Operators are the basic building block of Accio. They can be viewed as a function in a program: given some inputs, they produce some outputs. Each operator comes with a very clearly defined interface: it defines the inputs it consumes and the outputs it produces, using a type system provided by Accio. Inputs and outputs are sometimes referred to as ports, which can refer either to an input or output. Inputs may be defined as optional (i.e., the operator can be executed even if the input is not defined) or have a default value (i.e., this default value will be used if the input is not defined). Input and outputs have a type, enabling the engine to enforce values are correct before running operators. Input (resp. output) names must be unique among all inputs (resp. outputs) of a given operator; however nothing prevents an input and an output to have the same name, as in the exemple above. Inputs can have a default value that will be used if none is explicitly specified. Operators have a name, which must be unique across all operators registered in Accio.

Geo-I operator

The above operator is named AreaCoverage. It has three input ports, level, train and test, and three output ports, fscore, precision and recall. The exact specification of each operator can be found in the operators library.

Generally speaking, operators are assumed to be deterministic. It means that given some inputs, they are expected to produce the exact same outputs at each execution. We support randomness through unstable operators. Operators can be defined as unstable. This unstable status can be defined depending on some inputs, but should be known before actually executing the operator. Unstable operators are allowed to used a seed they have access to through the operator execution context. This seed can be considered as an additional input and should be their only source of randomness. It means that given a set of inputs and a seed, unstable operators are expected to produce the exact same outputs at each execution.

Workflows

A workflow is a directed acyclic graph, whose nodes are instances of operators. It specifies how the various operators are interconnected. Indeed, node inputs can either be specified through a constant value or come from the output of another node. In the latter case, there will be a dependency between the two nodes. Workflows have a name, that uniquely identifies them through a cluster, and have an owner, usually the person who created them.

Simple workflow

The above workflow is formed of four nodes, each with its own inputs (in orange) and outputs (in purple). The EventSource node is the root node (i.e., it has no input from another node). It produces one output, data, that is then consumed as an input by nodes Geo-I, AreaCoverage and SpatialDistortion. It becomes clear that some inputs are filled from the output of another node (e.g, the data input of Geo-I), while some other are directly specified through a constant (e.g, the epsilon input of Geo-I).

Each node has a name, that should be unique among all nodes of a workflow. By default, the node name is the name of the operator it is an instance of. However, you can freely give a node another name. It is even required if you want to have multiple instances of the same operator inside a workflow, as node names are unique.

Each input must be filled with a value. When it is not provided by the output of another node, it can be specified either by a static constant, given when creating the workflow, or by a dynamic parameter. NamedValues are workflow-level inputs; they are specified only at run time by the user. They have a name, a type and possibly a default value. They allow the user to vary the value of one or several inputs that take their value from that given parameter. It means a given parameter can be used by multiple ports, though they obviously need to be of the same data type.
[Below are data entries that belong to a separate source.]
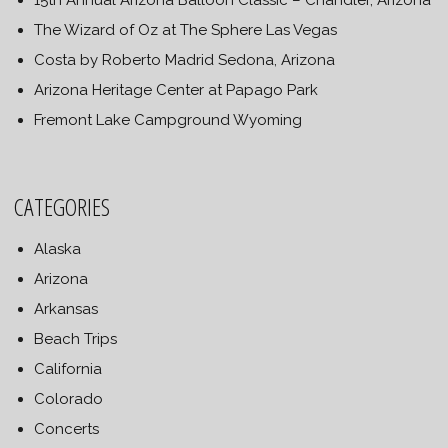
15th Annual Arizona Balloon Classic – Chandler, Arizona
The Wizard of Oz at The Sphere Las Vegas
Costa by Roberto Madrid Sedona, Arizona
Arizona Heritage Center at Papago Park
Fremont Lake Campground Wyoming
CATEGORIES
Alaska
Arizona
Arkansas
Beach Trips
California
Colorado
Concerts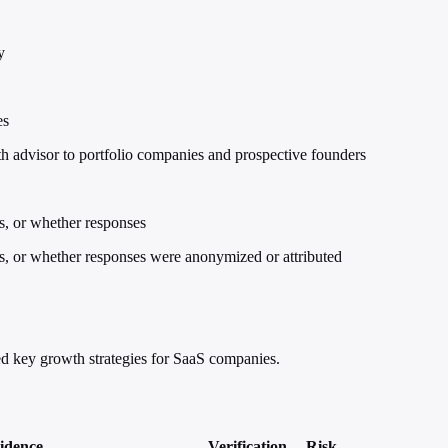
y
es
advisor to portfolio companies and prospective founders
ns, or whether responses
ons, or whether responses were anonymized or attributed
d key growth strategies for SaaS companies.
idence
Verification
Risk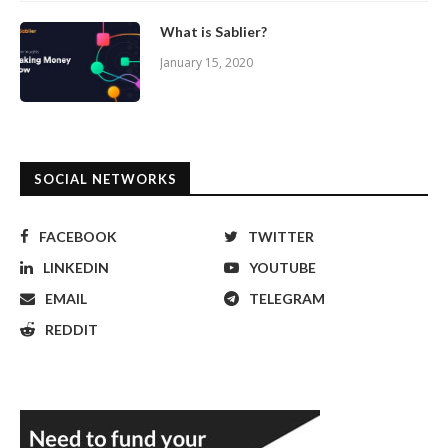
What is Sablier?
January 15, 2020
SOCIAL NETWORKS
FACEBOOK
TWITTER
LINKEDIN
YOUTUBE
EMAIL
TELEGRAM
REDDIT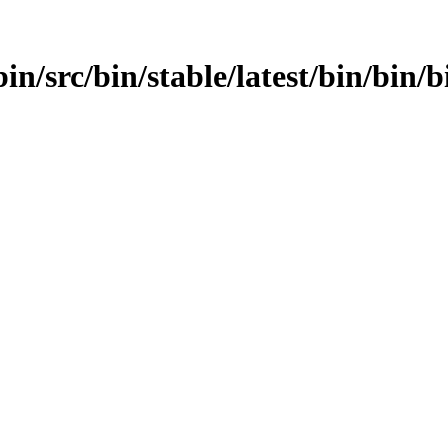
in/src/bin/stable/latest/bin/bin/b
When executed, workflows collect the outputs generated by every operator inside the graph, that are then called artifacts. They also collect some execution metrics, that are not directly generated by the operators but instead gathered by profilers. These metrics are used to provide additional information about the execution, such as the duration or the memory consumption.

Runs

A run is a particular instantiation of a workflow, where all required parameters have been clearly defined. It embeds some additional metadata, such as a name, some tags and an owner. Every run is identified by a globally unique run identifier, which is required to monitor its state or access its results later.

When experimenting, you may be in the situation where you want to test many parametrization of a given workflow. Thankfully, Accio provides an easy way to perform this, via parameter sweeps. In this case, a parent run will be created to hold a reference to all child runs. In this case, the parent run contains nothing to be executed, it is the child runs that will actually be executed. The parent run identifier is still useful to reference all its children as a whole. All commands that accept a run identifier work seamlessly whether it is a parent, child or single run. For instance, if you export a parent run, it will in fact export all its children.